I would agree with Tom that the noise is coming from the gear train. Since it is only occurring when operating in reverse, I wouldn't worry about it.  Spur gears tend to be noisy.

The lathe looks similar to my Grizzly G0602 and you can determine which gear is causing the sound by removing the gears from the gear train, starting with the gear box.  It is possible to set your gear box in between gears. The positions will be halfway between the marked positions.   Check by rotating the lead screw.  when not meshed, the screw will turn freely. Start with the right hand lever, followed by the left hand lever.  Check for your noise. You can also check by using different gear box combinations.

Then remove the drive gear from the gear box input shaft.  Continue working upstream on the gear train to the spindle gear. At some point, the noise will disappear.  From the repetition rate, I would suspect the culprit is nearer the lead screw end of the gear train.


----------



## RJSakowski (Jan 17, 2020)

Since you have a VFD and can read RPM, you can determine which gear by counting the repetitions in a given amount of time.  For instance, if you are running at 600 RPM, the spindle is making 10 revolutions per second.  If the noise repeats twice a second, you are experiencing a 5:1 gear reduction.
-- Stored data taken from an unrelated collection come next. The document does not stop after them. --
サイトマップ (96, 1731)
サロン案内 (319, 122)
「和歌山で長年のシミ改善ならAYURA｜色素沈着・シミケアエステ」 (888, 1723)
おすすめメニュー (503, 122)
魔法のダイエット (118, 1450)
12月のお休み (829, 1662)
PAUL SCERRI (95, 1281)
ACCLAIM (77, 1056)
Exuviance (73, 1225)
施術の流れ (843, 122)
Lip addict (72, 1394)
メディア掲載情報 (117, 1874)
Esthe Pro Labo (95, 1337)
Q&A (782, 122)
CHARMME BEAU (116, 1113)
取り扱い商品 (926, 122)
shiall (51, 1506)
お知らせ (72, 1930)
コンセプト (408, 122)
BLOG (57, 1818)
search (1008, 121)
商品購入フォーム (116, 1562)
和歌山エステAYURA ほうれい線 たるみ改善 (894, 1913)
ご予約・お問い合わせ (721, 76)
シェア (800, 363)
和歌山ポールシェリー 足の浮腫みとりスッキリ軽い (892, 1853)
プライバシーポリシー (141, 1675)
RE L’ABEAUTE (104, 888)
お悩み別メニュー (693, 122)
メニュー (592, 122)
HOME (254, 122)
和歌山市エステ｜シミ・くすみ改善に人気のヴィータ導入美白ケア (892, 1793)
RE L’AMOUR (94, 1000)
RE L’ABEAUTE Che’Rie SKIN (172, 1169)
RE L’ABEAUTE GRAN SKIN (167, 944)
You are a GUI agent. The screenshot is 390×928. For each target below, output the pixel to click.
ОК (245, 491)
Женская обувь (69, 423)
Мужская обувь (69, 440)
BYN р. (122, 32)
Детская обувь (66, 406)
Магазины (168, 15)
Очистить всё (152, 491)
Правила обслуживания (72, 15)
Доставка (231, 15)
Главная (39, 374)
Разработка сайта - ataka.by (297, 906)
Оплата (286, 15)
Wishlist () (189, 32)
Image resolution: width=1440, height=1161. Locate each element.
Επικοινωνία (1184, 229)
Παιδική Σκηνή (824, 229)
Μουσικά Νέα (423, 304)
My lathe has a 40 tooth gear on the spindle and a 60 tooth gear next in the train so I get a 1.5:1 gear reduction there and the 60 tooth is rotating at 6.67 revolutions/sec.  From there in the OEM setup it goes to a 27 tooth gear driving a 127 tooth gear for a reduction of 4.70 and the 127 tooth gear is rotating at 1,42 revolutions/sec.  Your numbers will depend on what gears you have in your gear train but with careful timing, you should be able to pinpoint the noise source.


----------



## xnaron (Jan 17, 2020)

Thanks everyone.  you were right.  It was coming from the gear train.  I fine tuned it all and it purrs like a kitten now.


----------



## Mhaager2 (Mar 1, 2020)

Hi. Considering the Cx 706 vs the PM1030V. I've read that the two are virtually identical in some posts but others claim the Precision Matthews are much better in fit and finish. Trying to decide if the hassle of importing and shipping the PM to Edmonton is worth it over just picking up the CX 706 at the local busy bee. Any input would be appreciated. Thanks.


----------



## xnaron (Mar 1, 2020)

I found the fit and finish on the CX706 very good.  The cost of exchange and the shipping for the PM1030V made it prohibitively expensive for me.  I don't have the CX706 anymore as I ended up finding a used CX701 at a good price.


----------



## Mhaager2 (Mar 1, 2020)

Thanks. Yes, the shipping and exchange rates are killers I agree. On the other hand there seems to be a lot of bad press about Busy Bee machine quality as well as customer service. I have experience with the latter (staff not well versed in metal working tools, having to pay a 15% restocking fee on an unused rotary table when I accidentally bought the wrong size and went to exchange it beyond their 2 week return policy period etc). Problem of course is the options for affordable equipment here in Edmonton. Anyone have experience with Modern Tool, and specifically the 11x26 lathe they carry?


----------



## xnaron (Mar 1, 2020)

Probably be a good idea for you to start a new thread so you get more views and responses


----------



## Mhaager2 (Mar 1, 2020)

Yes. I think that's good advice.


----------



## Thriller (Apr 1, 2020)

I have the CX706 as well. Mine makes more noise the same as yours in reverse. I set the gear clearances up wit a piece of paper. How did you set yours up to be better? I noticed it was a lot louder when I changed gears over to thread a 13 tpi. I normally had it set up to achieve the best finish before I switched it over for threading the other day.


----------